**Exercise goal**
Pick each line that has "NACHFÜLLBARE" out of the records.

Stored dataset items
-------
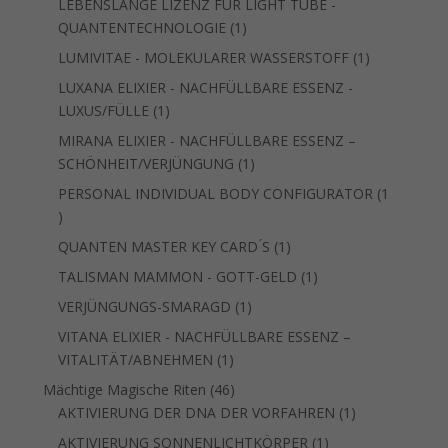
LEBENSLANGE LIZENZ FÜR LIGHT TUBE -
1
QUANTENTECHNOLOGIE
1
Produkt
1
LUMIVITAE - MOLEKULARER WASSERSTOFF
1
Produkt
LUXANA ELIXIER - NACHFÜLLBARE ESSENZ -
1
LUXUS/FÜLLE
1
Produkt
MIRANA ELIXIER - NACHFÜLLBARE ESSENZ –
1
SCHÖNHEIT/VERJÜNGUNG
1
Produkt
PERSONAL INDIVIDUAL BODY CONFIGURATOR
1
1
Produkt
1
QUANTEN MASTER KEY CARD ́S
1
Produkt
1
TALISMAN MAMMON - GOTT-GELD
1
Produkt
1
VERJÜNGUNGS-SMARAGD
1
Produkt
VITANA ELIXIER - NACHFÜLLBARE ESSENZ –
1
VITALITÄT/ABNEHMEN
1
Produkt
46
Mächtige Magische Riten
46
Produkte
1
AKTIVIERUNG DER DNA DER VORFAHREN
1
Produkt
1
AKTIVIERUNG SONNENLICHTKÖRPER
1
-------
**Output of the exercise**
LUXANA ELIXIER - NACHFÜLLBARE ESSENZ -
MIRANA ELIXIER - NACHFÜLLBARE ESSENZ –
VITANA ELIXIER - NACHFÜLLBARE ESSENZ –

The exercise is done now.